La beauté de l’école maison est de pouvoir vivre ces moments importants à fond. La vie ne passe qu’une fois et il faut la savourer pleinement. Les enfants passent dans notre vie à une vitesse folle. Tout peut se réorganiser autour de la vie et de ses surprises. Rarement une contrainte ne nous empêchera de prendre le temps de vivre un moment important.
Nous avons commencé notre école maison lundi. Nous y avons mélangé rv de suivi de fin de grossesse et visite à Papa à l’hôpital. Et notre semaine s’est déroulée un peu cahoteuse mais atteignant tout de même les objectifs fixés. Nous avons pu gérer au quotidien les émotions débordantes.
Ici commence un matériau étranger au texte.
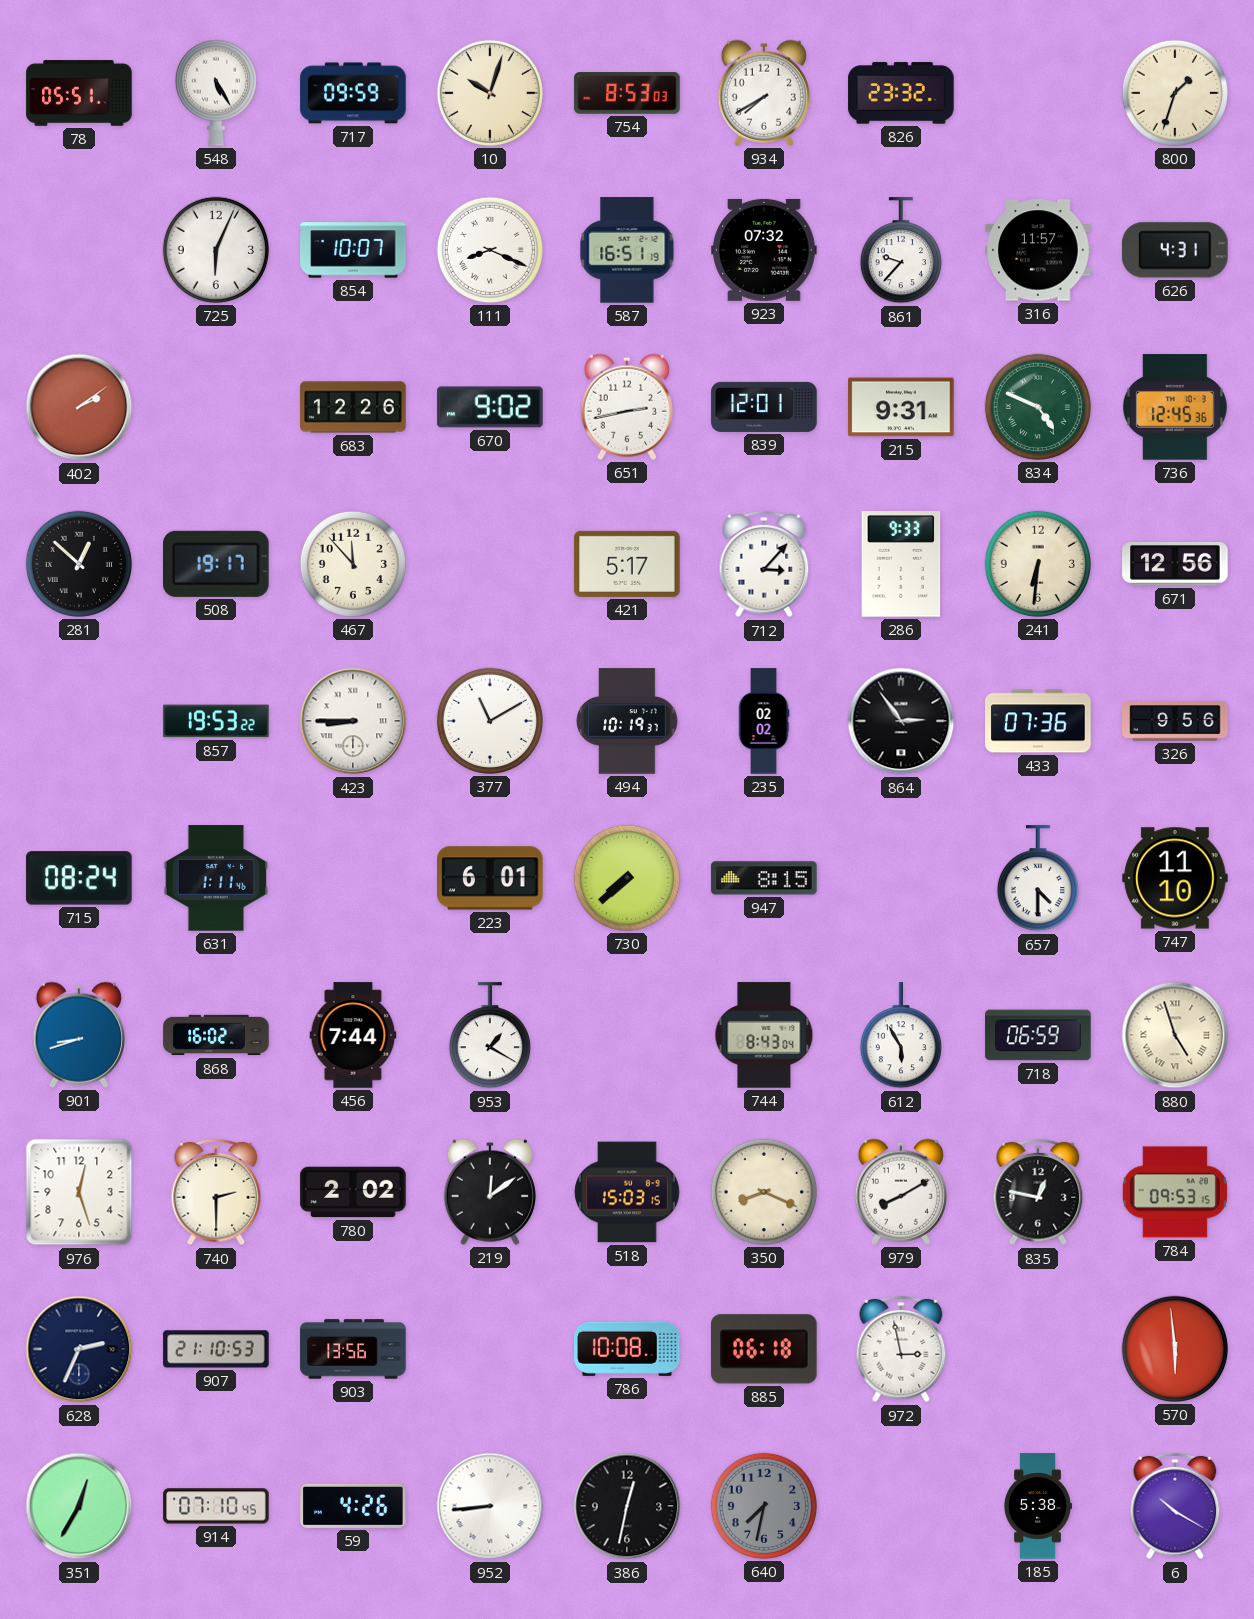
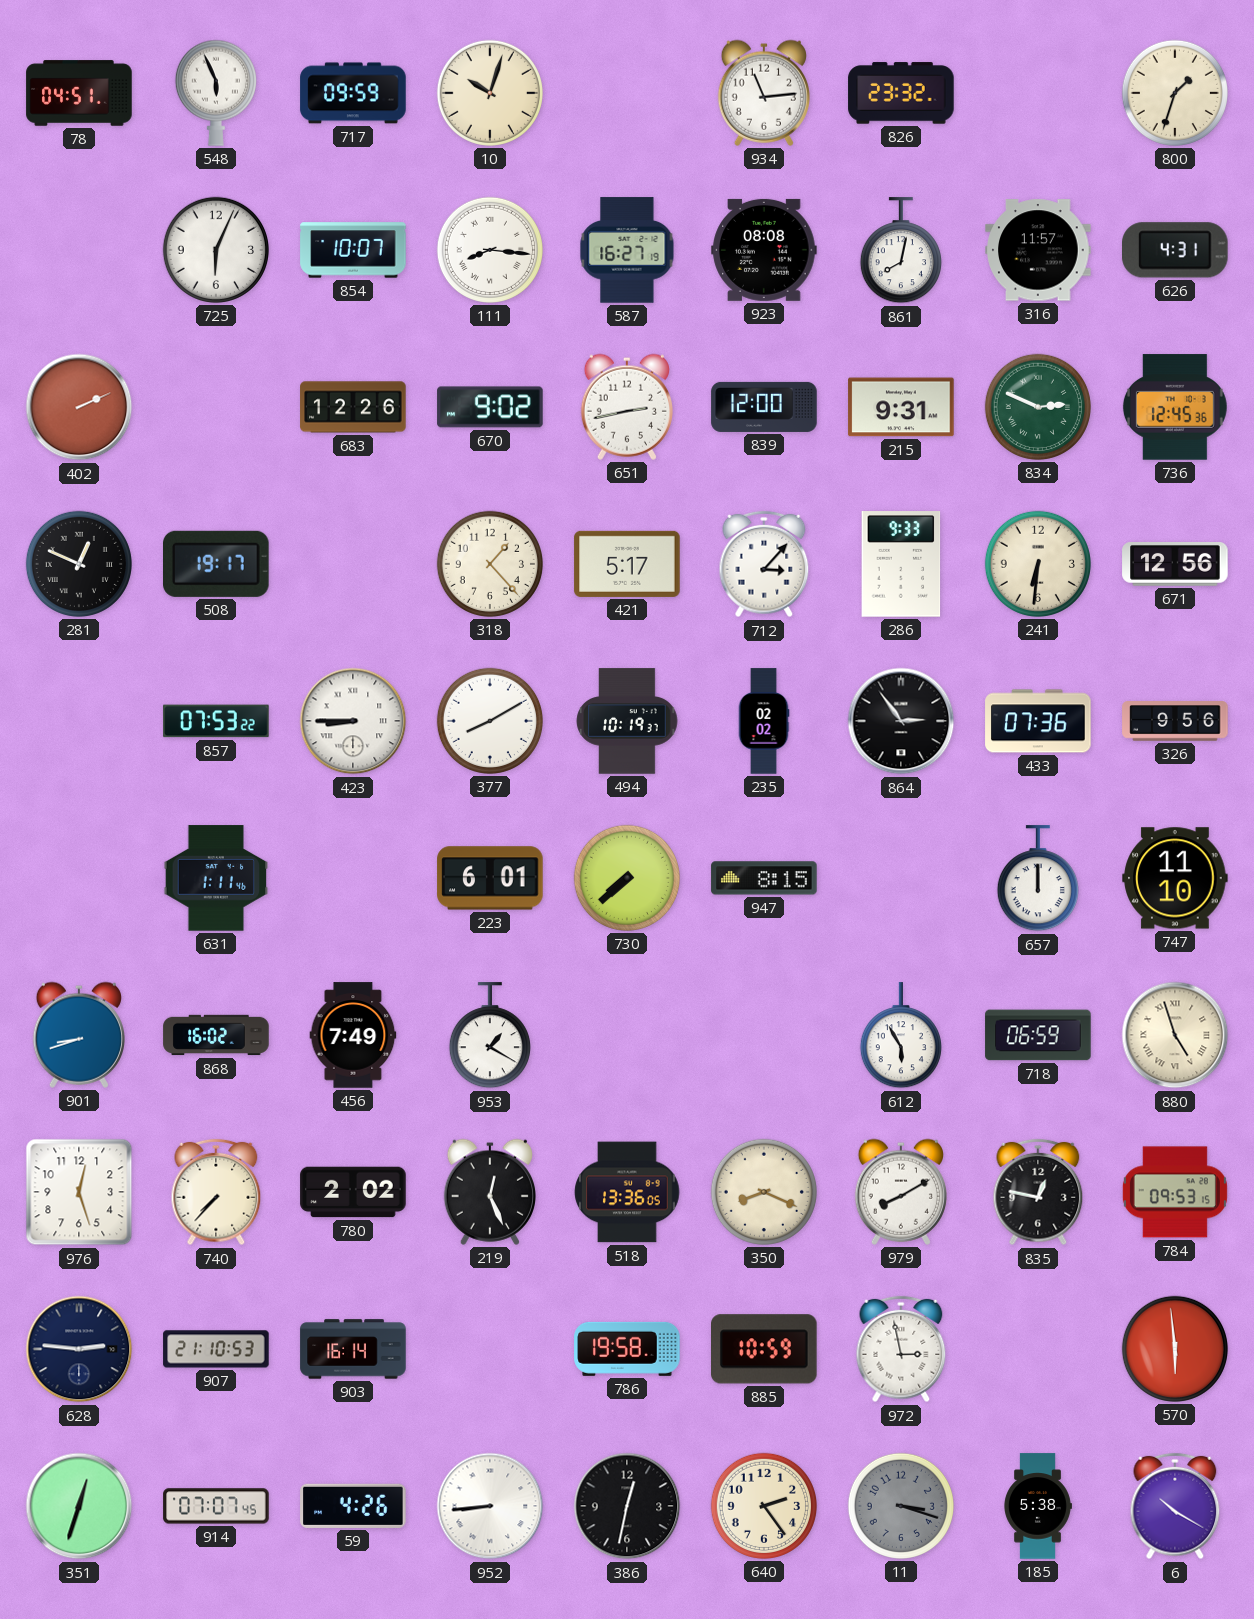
78: 05:51 -> 04:51
548: 5:25 -> 5:56
754: 8:53 -> none
934: 7:40 -> 11:14
111: 8:19 -> 8:16
587: 16:51 -> 16:27
923: 07:32 -> 08:08
861: 9:37 -> 8:02
402: 2:09 -> 2:11
839: 12:01 -> 12:00
834: 4:49 -> 2:49
281: 12:52 -> 12:49
467: 11:53 -> none
318: none -> 1:23
857: 19:53 -> 07:53
377: 11:10 -> 8:10
715: 08:24 -> none
657: 4:30 -> 12:00
456: 7:44 -> 7:49
744: 8:43 -> none
740: 2:30 -> 7:37
219: 12:09 -> 12:26
518: 15:03 -> 13:36
628: 2:34 -> 2:46
903: 13:56 -> 16:14
786: 10:08 -> 19:58
885: 06:18 -> 10:59
351: 12:35 -> 12:33
914: 07:10 -> 07:07
640: 7:32 -> 2:24
640 dial: grey -> cream
11: none -> 3:18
Nous avons pu donner une dernière touche à la nouvelle chambre de ma fille au sous-sol, permettant le déménagement en fin de semaine. Nous avons pu naviguer dans nos nouveaux cahiers et nos nouveaux apprentissages malgré ma planification encore un peu incomplète.
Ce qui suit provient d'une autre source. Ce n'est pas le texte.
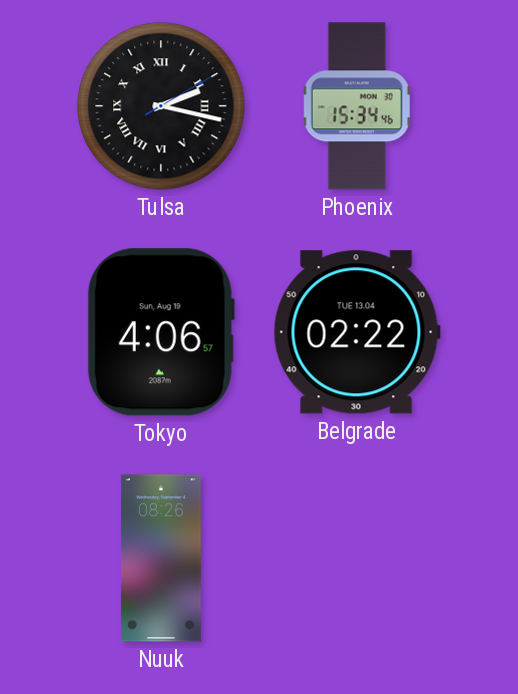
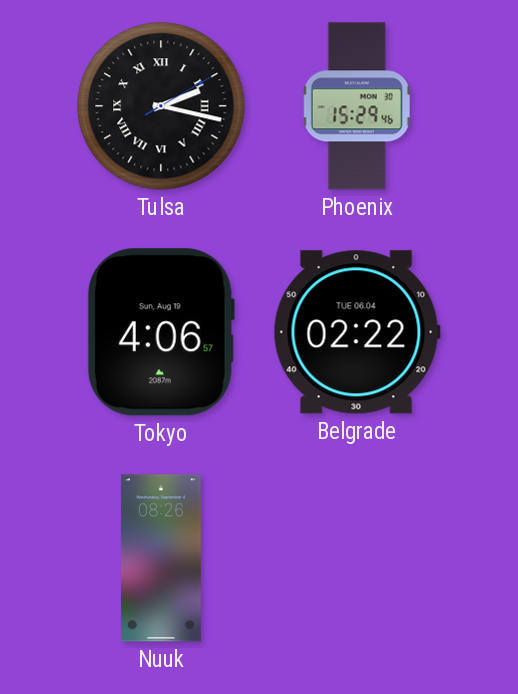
Phoenix: 15:34 -> 15:29
Belgrade date: TUE 13.04 -> TUE 06.04
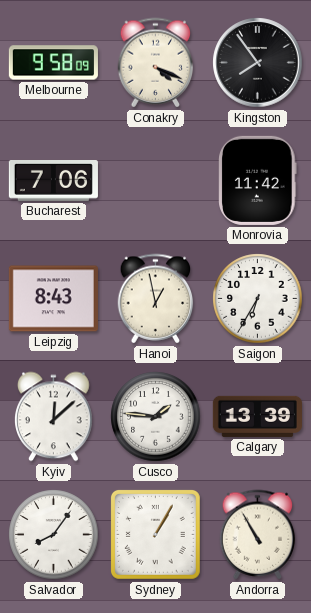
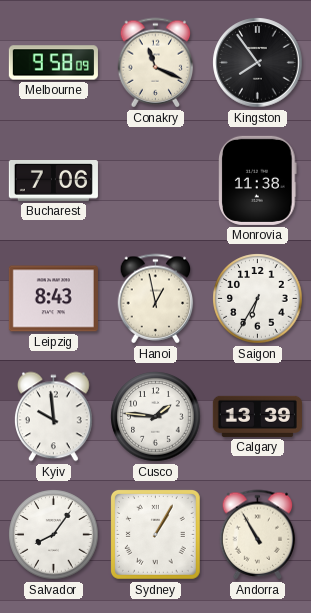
Conakry: 4:19 -> 11:19
Monrovia: 11:42 -> 11:38
Kyiv: 12:08 -> 9:59
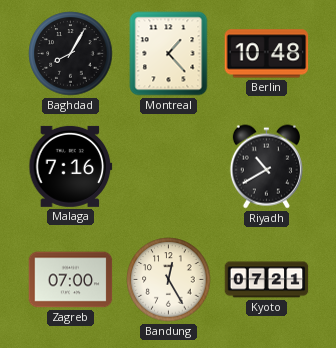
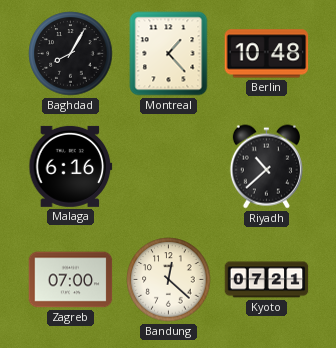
Malaga: 7:16 -> 6:16
Riyadh: 10:40 -> 10:38
Bandung: 12:25 -> 12:22
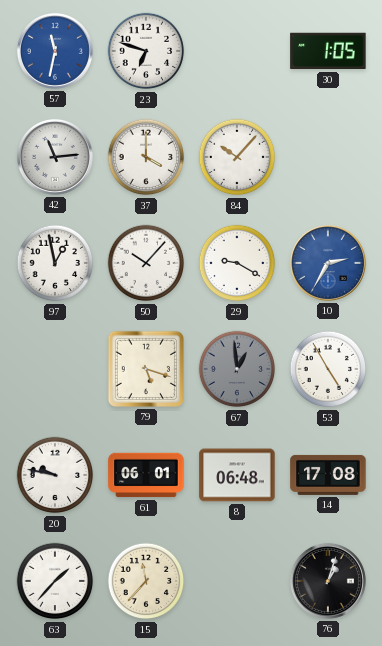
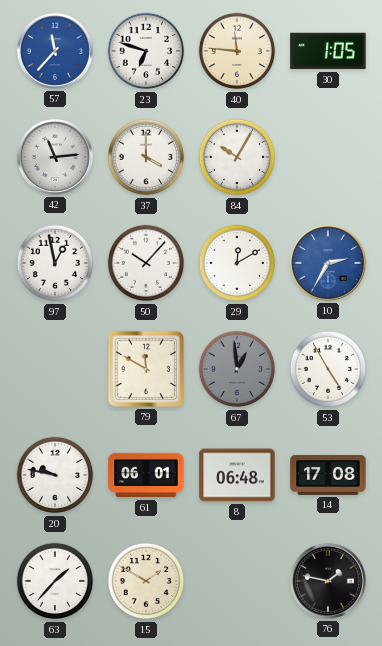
57: 11:32 -> 11:37
40: none -> 11:46
84: 10:07 -> 10:05
29: 9:20 -> 12:10
79: 5:18 -> 11:50
15: 11:37 -> 1:50
76: 1:03 -> 1:47
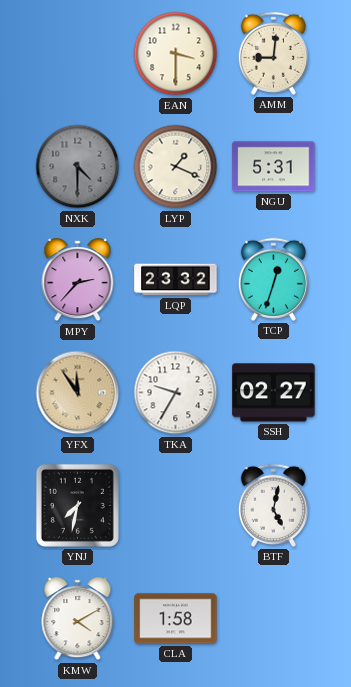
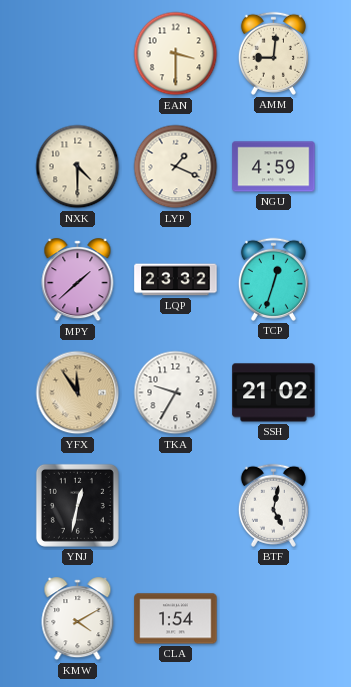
NXK dial: grey -> cream
NGU: 5:31 -> 4:59
MPY: 2:37 -> 1:38
SSH: 02:27 -> 21:02
YNJ: 7:32 -> 12:32
CLA: 1:58 -> 1:54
D’ici deux, gros max trois semaines, crevette se montrera le bout du nez. Cela nous obligera à arrêter complètement l’école pour juste vivre et se reprendre en mains. Et nous le ferons tout en prenant aussi du temps pour profiter de Grand-Papa le plus possible. Que serait notre vie sans ces moments importants? Que resterait-il de notre quotidien sans le temps consacré à gérer ces moments charnières? Une suite monotone d’autobus scolaire, de journées trop vite passées et de vie oubliée.
Il est normal, parfaitement normal d’être stressée la première année de l’aventure de l’école maison. Sortir de l’institution pour entrer dans la vraie vie est une épreuve pour le parent moyen habitué de régler son quotidien sur un cadre bien défini. Mais lorsque vous constaterez que l’école maison s’adapte à TOUT ce que vous pourrez vivre, vous vous sentirez mieux et capable de faire face à n’importe quoi. On peut essayer de tout prévoir pour l’année scolaire et les années à venir; mais la vie est coquine, elle aime venir glisser de l’impromptu dans cette soupe. Cela ajoute du piquant qu’il est possible de digérer que si on peut en prendre le temps.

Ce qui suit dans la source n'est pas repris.